In limba romana
IMF Executive Board Completes First Review
Under the Extended Credit Facility and the Extended Fund Facility Arrangements
with Moldova
Press Release No. 10/291
July 16, 2010The Executive Board of the
International Monetary Fund (IMF) today completed the first review of Moldova's
economic performance under the Extended Credit Facility (ECF) and the Extended
Fund Facility (EFF) arrangements. The blended financing arrangements under the
ECF and the EFF for an amount equivalent to SDR 369.6 million (about US$559.18
million) were approved on January 29, 2010 (see
Press Release No.10/21). The completion of the first review makes an amount
equivalent to SDR 60 million (about US$90.78 million) immediately available for
the authorities. The Executive Board also modified the end-September performance
criterion on the budget deficit in line with the reduced 2010 deficit target.
After the Executive Board's discussion, Mr. Naoyuki Shinohara, Deputy
Managing Director and Acting Chair, said:
“Moldova’s economy is recovering after the deep recession triggered by the
global economic crisis. In the context of the Fund-supported program, the
authorities have made encouraging progress in reestablishing economic stability
and rekindling growth.
“Fiscal policy has embarked on an adjustment path. Taking advantage of the
faster than expected recovery, the amended budget for 2010 appropriately saves
the bulk of the extra revenue while allocating more funds for public investment
and social protection. The new system of targeted social assistance has helped
reduce extreme poverty. To sustain the pace of fiscal consolidation going
forward, the focus should remain on restraining current spending and curtailing
the oversized public sector.
“The moderately accommodative monetary policy stance has been supporting the
growth recovery without losing sight of the inflation targets. After the
transitory impact of external upward pressures on prices and much-needed
adjustment of energy tariffs in early 2010, inflationary pressures have
subsided. The central bank closely monitors financial indicators of the banking
sector, which appears liquid and well-capitalized. The gradual shift of the
monetary policy framework towards inflation targeting should continue, while
interventions in the foreign exchange market should aim only at smoothing
erratic fluctuations without resisting sustained trends.

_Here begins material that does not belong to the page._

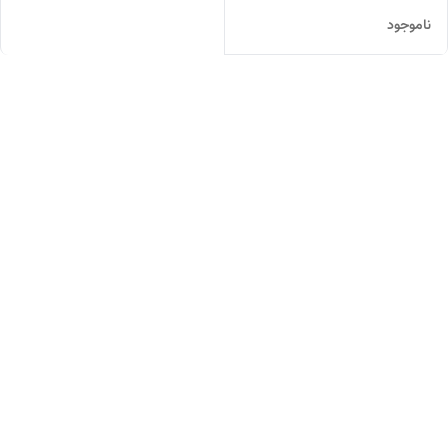
ناموجود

“The ongoing and envisaged structural reforms are appropriately focused on
stepping up liberalization and deregulation and creating a business environment
conducive to investments and exports. Building up export potential and expanding
access to the vast markets of Moldova’s major trading partners in the East and
West should provide a strong and sustainable boost to growth. Implementation of
government plans to divest state enterprises should help improve their
efficiency and attract additional foreign investments”.